You could in theory, make a cold frame as large as you like, depending on the suitability of the site and the size of the materials you have sourced, but a standard size is a rectangle that is 3 feet wide and six feet long. This allows the gardener to reach all parts of the bed inside to harvest the crops, and is likely to work in conjunction with a recycled window (or two, depending on the size).
You want the cold frame to be higher at the back than at the front, so the lid is sloping. This has two advantages: firstly, it allows more sunlight to reach the plants inside, and secondly it means that rain and snow will drain off the cold frame. So if you are using boards to make the frame, cut the front one so it is shallower than the back, and cut the side boards at an angle. If using bricks or blocks, simply add an extra layer to the back wall.
Construct a frame from the boards or the other material you are using. Lay the lid over the frame.
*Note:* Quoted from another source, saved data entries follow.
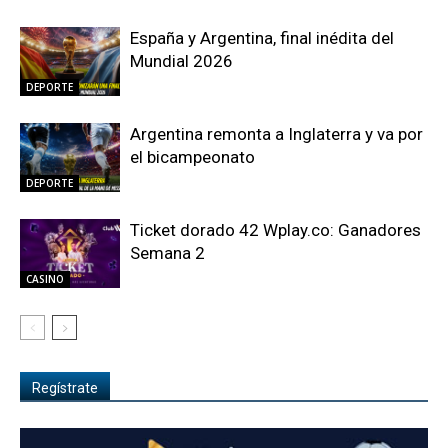
España y Argentina, final inédita del
Mundial 2026
DEPORTE
Argentina remonta a Inglaterra y va por
el bicampeonato
DEPORTE
Ticket dorado 42 Wplay.co: Ganadores
Semana 2
CASINO
Regístrate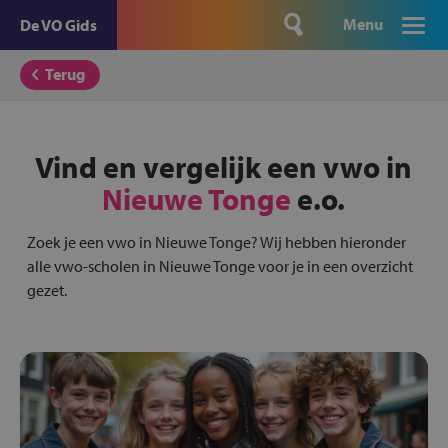
Menu
De VO Gids
Terug
Vind en vergelijk een vwo in
Nieuwe Tonge
e.o.
Zoek je een vwo in Nieuwe Tonge? Wij hebben hieronder
alle vwo-scholen in Nieuwe Tonge voor je in een overzicht
gezet.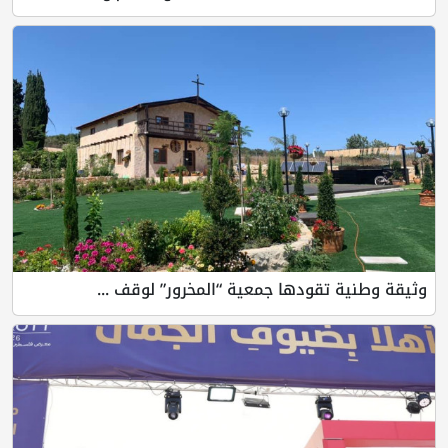
وثيقة وطنية تقودها جمعية “المخرور” لوقف ...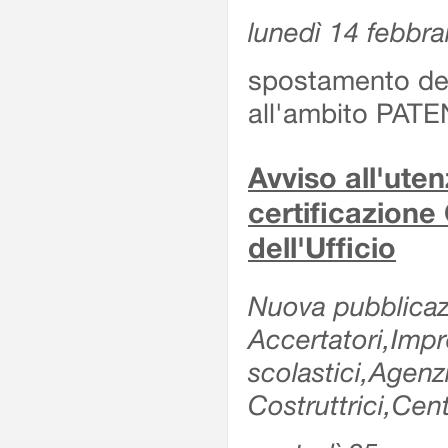
lunedì 14 febbra
spostamento dell
all'ambito PATE
Avviso all'uten
certificazione
dell'Ufficio
Nuova pubblicazi
Accertatori,Impre
scolastici,Agen
Costruttrici,Cent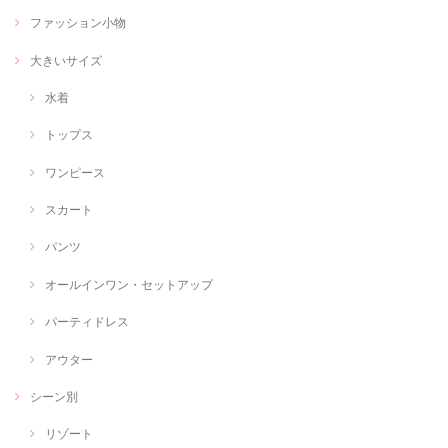
ファッション小物
大きいサイズ
水着
トップス
ワンピース
スカート
パンツ
オールインワン・セットアップ
パーティドレス
アウター
シーン別
リゾート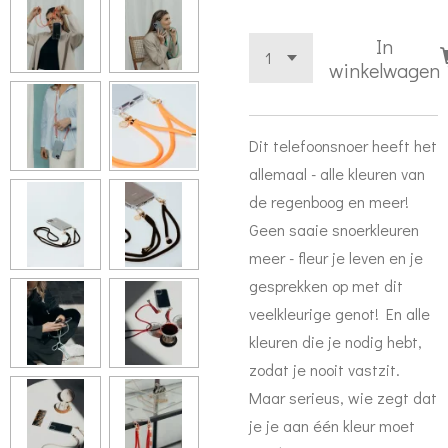
In
winkelwagen
Dit telefoonsnoer heeft het
allemaal - alle kleuren van
de regenboog en meer!
Geen saaie snoerkleuren
meer - fleur je leven en je
gesprekken op met dit
veelkleurige genot! En alle
kleuren die je nodig hebt,
zodat je nooit vastzit.
Maar serieus, wie zegt dat
je je aan één kleur moet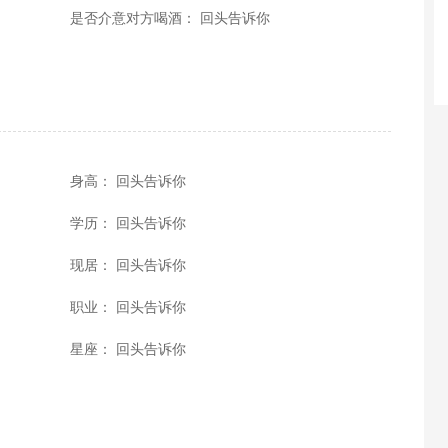
是否介意对方喝酒： 回头告诉你
身高： 回头告诉你
学历： 回头告诉你
现居： 回头告诉你
职业： 回头告诉你
星座： 回头告诉你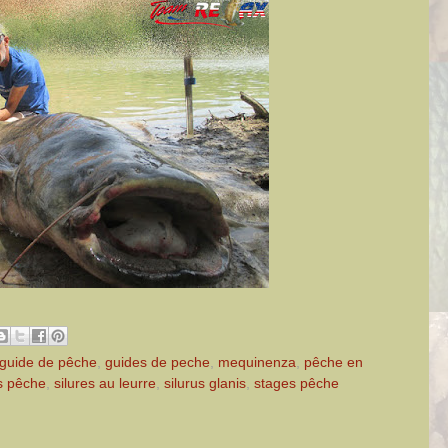
guide de pêche
,
guides de peche
,
mequinenza
,
pêche en
s pêche
,
silures au leurre
,
silurus glanis
,
stages pêche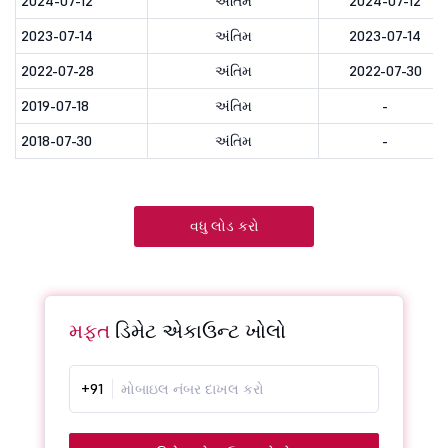
2024-07-12
અંતિમ
2024-07-12
2023-07-14
અંતિમ
2023-07-14
2022-07-28
અંતિમ
2022-07-30
2019-07-18
અંતિમ
-
2018-07-30
અંતિમ
-
વધુ લોડ કરો
મફત
ડિમેટ એકાઉન્ટ ખોલો
+91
If you wish, you can add hinges to the back of the lid to make lifting it easier, but you can simply lay it on top and remove it completely when you want to access the plants inside. If you wish, you can add insulation to the insides of the frame walls.
If using concrete blocks, consider painting them (with a non lead-based paint) black to absorb more heat. Piling soil, leaves, woodchips or straw around the outside of the frame will help to insulate it. You can also up the temperature inside the cold frame by adding fresh manure under a layer of soil, or simply placing a bowl of water inside. Water absorbs more heat than the ground and releases it more slowly, so will add heat during the night. Be aware that even though the idea behind the cold frame is to trap heat, on very sunny days (even those during winter) it can get so hot inside that the plants become damaged, so check the cold frame regularly and, if necessary, open the lid to vent some hot air, or provide some shade to protect it from the highest temperatures.